Dessa radicalização, vem a sua libertação, mas também suas maiores perdas: Simone termina por abandonar a família, a carreira, os amigos e, acima de tudo, os Estados Unidos, refugiando-se na Libéria - uma nação cuja origem se relaciona diretamente com a libertação dos escravos negros americanos. Ao dar as costas para tudo isso, a cantora é capaz de abandonar o relacionamento abusivo com o marido e a carreira que vinha sendo-lhe nociva nos últimos anos, muito em razão do status de persona non grata que seu ativismo lhe rendeu. Mas, diante da necessidade de obter sustento, Simone reata sua carreira, tocando especialmente na Europa.

Com a assistência de amigos, ela termina por descobrir que, durante toda a vida, fora aflingida pelo transtorno bipolar, patologia responsável pelas ondas constantes de depressão e agressividade que demonstrara durante as décadas anteriores. Frente ao diagnóstico, Nina Simone deve escolher a cada dia entre tomar sua medicação, administrando suas crises emocionais, ou não tomar medicação alguma, ficando sob o total controle de suas capacidades motoras.

Se as últimas décadas da vida de Simone revelam essa escolha diária entre controle emocional ou controle motor, fazendo com que seus concertos adquirissem um ar de imprevisibilidade (principalmente para quem tinha conhecimento de sua condição), e o filme certamente não ocupa muito tempo com essa etapa de sua vida, os primeiros anos são especialmente notáveis por serem responsáveis pela construção do ícone.

O documentário de Liz Garbus desenvolve-se no sentido de mostrar que o ativismo floresceu em Nina Simone, é verdade, mas estimulado pelo contato com poetas, escritores, músicos e ativistas contemporâneos da cantora. A própria Simone confessa, numa das gravações reveladas no filme, que em muitos momentos de sua vida ela não havia percebido o racismo lançado contra ela, e a lembrança desses momentos “ricochetearam” no seu espírito anos mais tarde, provendo-lhe forças para que assumisse uma postura de mais autoridade diante do contexto ao qual estava inserida.

Trabalha-se, no documentário, principalmente com a tese de que Nina Simone sacrificou o sucesso comercial em prol do ativismo. Embora a própria cantora tenha declarado anos mais tarde que, em vista desse sacrifício comercial, em uma segunda chance não se radicalizaria tanto no ativismo, a narrativa de Garbus faz questão de mostrar o valor do legado que Simone deixou. As gravações em vídeos de alguns de seus concertos são especialmente admiráveis, revelando a transformação que seu ato sofreu ao longo dos anos: inicialmente contido, embora já belíssimo, numa estrutura de piano e voz, mas que depois se tornaria uma experiência vibrante e intensa, embalada pelo demônio do jazz e pela alma das danças afroamericanas: no auge de sua carreira, Simone não se limitava a interpretar suas canções, mas ficava de pé, contorsia-se no palco, urrava, dançava, gemia, transformando o palmo numa esperiência proto-religiosa que fazia menção às raízes negras de sua pessoa, e de seu público.

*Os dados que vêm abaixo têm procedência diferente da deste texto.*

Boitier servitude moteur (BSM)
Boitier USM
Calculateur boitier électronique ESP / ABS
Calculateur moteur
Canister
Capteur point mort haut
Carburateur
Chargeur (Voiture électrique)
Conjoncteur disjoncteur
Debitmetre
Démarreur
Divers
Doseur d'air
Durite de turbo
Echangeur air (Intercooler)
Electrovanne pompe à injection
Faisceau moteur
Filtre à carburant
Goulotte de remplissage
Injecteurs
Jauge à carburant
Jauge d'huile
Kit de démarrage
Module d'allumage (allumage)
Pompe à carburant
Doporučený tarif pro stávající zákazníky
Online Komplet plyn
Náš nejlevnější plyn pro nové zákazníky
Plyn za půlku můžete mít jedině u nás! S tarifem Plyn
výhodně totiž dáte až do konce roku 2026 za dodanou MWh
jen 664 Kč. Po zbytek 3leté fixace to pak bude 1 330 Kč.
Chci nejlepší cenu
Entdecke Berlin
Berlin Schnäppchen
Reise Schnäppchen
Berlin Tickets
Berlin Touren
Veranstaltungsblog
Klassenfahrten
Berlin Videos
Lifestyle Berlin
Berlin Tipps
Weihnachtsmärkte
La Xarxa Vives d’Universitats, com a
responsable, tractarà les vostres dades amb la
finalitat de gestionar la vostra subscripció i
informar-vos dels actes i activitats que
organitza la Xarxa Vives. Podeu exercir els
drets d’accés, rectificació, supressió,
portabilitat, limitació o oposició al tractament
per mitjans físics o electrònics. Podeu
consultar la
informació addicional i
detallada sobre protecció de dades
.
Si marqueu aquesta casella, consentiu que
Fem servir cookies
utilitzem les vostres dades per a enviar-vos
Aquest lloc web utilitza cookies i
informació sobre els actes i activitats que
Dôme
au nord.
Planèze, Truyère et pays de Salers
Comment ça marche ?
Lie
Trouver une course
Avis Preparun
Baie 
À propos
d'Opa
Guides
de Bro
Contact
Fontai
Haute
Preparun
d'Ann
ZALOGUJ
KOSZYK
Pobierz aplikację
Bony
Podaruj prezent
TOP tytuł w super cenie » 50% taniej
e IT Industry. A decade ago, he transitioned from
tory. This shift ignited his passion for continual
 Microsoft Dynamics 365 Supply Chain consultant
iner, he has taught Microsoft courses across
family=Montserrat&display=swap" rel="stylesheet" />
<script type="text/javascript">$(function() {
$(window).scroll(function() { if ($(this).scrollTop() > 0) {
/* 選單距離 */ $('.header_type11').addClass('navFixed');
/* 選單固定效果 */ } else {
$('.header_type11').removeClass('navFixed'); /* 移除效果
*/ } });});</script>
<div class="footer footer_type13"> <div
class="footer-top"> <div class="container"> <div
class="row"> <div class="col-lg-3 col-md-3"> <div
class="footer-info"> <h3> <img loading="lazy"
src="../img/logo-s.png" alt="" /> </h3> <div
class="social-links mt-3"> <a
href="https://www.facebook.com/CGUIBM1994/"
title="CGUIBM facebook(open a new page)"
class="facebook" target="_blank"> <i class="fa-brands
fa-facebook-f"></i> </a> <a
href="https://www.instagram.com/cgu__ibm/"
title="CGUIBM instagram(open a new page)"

Embora o documentário de Garbus revele grandes pedaços da vida privada de Simone, como um arqueólogo secular escovando terra da superfície de um ídolo divino, o mérito da obra reside na pessoa que Nina Simone foi, e no legado que ela deixou. Embora as imagens sejam impressionantes, a música seja de bom gosto e a edição seja dotada de um ritmo bastante adequado, o filme segue a linha de um documentário tradicional, meramente informativo, quase pragmático. Flerta com ambições maiores, é verdade, como quando narra a morte de Martin Luther King Jr., as fotos da época, as imagens de Nina Simone dizendo que “eles estão nos matando um por um, não estão?” e finalmente a imagem de um jovem negro num protesto com uma placa dizendo “É melhor vocês matarem todos os negros”. Diante de casos recentes, assustadores e abertos de racismo no mundo todo, mas também nos Estados Unidos, é interessante que os ecos dessa época de revelia ousada e radical reverberem em nossos dias. Até para que o sacríficio de Simone permaneça não sendo em vão.

Comentários (1)

Vinícius Aranha | segunda-feira, 03 de Agosto de 2015 - 15:15

Não é um documentário criativo e etc, mas conseguiram explorar bem a força das imagens que tinham em mãos. Pra mim já dá pra considerar um ótimo filme assim.